Precisamos mudar nossa forma de agir e reagir. Precisamos dormir bem (reduz o cortisol), precisamos descansar. Precisamos agir com muito cuidado e consciência para fazermos escolhas adequadas. Se você precisa saber tudo isto, leia o blog Ouse, ali tem tudo isto! Assine e não perca um post!

Se você tem sintomas ou doença autoimune precisa ajuda médica, profissional, de nutricionista, especialistas.

Precisa ser paciente. Precisa aprender com aqueles que melhoraram.

Nós, enquanto médicos, adoradores da cura, precisamos desenvolver novas e melhores abordagens para reverter estes desafios e estas doenças.

 

 

 

3 comentários em “Doenças autoimunes: discutindo as causas.”

  1. Dr. Tenho tireoide de Hashimoto ha 4 anos e nunca minha endócrino me passou uma dieta. Nunca me disse que meu problema de peso pudesse ser por SHI. Apenas prescreveu Syntroide e pronto. Eu decidi a 2 meses tirar farinha branca da minha vida e acucar tambem. Como posso melhorar minha vida ainda mais ?
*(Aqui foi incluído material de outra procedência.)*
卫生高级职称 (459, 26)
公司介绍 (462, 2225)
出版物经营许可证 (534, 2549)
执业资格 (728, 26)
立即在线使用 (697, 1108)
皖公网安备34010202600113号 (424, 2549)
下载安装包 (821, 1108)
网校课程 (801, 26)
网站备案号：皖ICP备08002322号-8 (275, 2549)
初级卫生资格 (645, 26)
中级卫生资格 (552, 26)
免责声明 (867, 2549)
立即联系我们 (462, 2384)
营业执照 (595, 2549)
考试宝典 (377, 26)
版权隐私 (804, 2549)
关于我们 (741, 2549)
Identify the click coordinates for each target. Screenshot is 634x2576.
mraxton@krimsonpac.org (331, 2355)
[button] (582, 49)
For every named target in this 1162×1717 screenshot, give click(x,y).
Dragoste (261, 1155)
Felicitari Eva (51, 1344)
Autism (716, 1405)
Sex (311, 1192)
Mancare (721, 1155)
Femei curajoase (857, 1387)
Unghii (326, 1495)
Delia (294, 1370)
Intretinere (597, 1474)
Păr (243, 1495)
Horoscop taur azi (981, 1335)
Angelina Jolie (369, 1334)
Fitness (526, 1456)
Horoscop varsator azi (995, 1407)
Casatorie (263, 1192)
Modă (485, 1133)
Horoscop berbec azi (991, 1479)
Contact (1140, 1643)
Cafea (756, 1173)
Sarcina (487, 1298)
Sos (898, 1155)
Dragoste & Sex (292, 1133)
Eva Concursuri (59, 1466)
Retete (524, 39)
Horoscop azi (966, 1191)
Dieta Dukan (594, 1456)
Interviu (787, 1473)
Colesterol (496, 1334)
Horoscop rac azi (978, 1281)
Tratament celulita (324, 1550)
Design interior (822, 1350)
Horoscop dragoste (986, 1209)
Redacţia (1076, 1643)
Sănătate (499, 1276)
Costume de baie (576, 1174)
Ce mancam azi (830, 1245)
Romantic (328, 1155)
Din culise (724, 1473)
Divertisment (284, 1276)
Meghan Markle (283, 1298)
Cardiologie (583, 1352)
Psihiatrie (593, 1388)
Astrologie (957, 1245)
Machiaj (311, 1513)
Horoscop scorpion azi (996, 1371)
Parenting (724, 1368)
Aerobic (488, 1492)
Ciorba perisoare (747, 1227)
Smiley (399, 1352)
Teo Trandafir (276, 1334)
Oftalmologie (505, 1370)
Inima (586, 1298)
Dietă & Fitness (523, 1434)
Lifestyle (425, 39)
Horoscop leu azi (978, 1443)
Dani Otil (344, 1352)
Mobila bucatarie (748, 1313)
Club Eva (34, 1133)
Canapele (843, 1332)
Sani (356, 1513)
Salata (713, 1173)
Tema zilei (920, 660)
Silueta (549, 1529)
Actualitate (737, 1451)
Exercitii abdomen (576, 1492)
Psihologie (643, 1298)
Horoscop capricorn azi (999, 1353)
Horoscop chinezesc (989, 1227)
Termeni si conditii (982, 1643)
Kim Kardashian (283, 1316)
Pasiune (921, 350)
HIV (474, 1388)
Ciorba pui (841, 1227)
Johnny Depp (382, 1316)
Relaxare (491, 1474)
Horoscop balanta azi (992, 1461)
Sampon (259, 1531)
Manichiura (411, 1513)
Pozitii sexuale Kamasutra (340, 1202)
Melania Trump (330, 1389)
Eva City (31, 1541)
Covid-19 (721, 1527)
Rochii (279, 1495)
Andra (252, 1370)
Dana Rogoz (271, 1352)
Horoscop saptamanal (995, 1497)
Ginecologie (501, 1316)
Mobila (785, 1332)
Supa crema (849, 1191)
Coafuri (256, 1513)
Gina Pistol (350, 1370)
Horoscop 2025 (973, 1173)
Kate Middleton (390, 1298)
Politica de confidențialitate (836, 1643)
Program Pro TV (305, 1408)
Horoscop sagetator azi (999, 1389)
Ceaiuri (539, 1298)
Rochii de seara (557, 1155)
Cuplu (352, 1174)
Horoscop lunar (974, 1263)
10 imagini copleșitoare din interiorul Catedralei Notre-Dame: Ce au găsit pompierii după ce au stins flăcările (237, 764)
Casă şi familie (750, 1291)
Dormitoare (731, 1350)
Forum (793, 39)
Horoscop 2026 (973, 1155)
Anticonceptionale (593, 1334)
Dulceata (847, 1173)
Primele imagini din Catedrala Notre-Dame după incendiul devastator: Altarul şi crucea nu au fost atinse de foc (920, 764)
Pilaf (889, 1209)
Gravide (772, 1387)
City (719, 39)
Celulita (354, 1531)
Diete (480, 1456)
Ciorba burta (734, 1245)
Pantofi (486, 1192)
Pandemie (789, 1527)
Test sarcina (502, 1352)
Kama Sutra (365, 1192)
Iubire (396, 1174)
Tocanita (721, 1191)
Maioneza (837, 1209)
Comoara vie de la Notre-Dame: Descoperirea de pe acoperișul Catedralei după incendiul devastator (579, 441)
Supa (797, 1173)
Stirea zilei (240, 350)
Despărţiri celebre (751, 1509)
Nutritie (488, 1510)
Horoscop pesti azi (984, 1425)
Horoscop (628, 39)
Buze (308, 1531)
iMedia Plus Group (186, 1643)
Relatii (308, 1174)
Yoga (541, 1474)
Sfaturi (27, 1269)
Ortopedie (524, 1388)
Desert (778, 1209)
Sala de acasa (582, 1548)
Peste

    1. Olá Flavia. Òtima pergunta. A tireoidite de Hashimoto é uma doença autoimune, leia o artigo e.
      No blog ouse temos sugestões práticas de modo de vida, se pesquisar doenças autoimunes aparecerá a página http://ouse.blog.br/?s=doen%C3%A7as+autoimunes
      Clique nela.
      Sugerimos retirar primeiramente os cereais por 3 a 4 semanas, mesmo os integrais (trigo, centeio, cevada, aveia e arroz). Observe como se sente e depois nos conte. Abraço.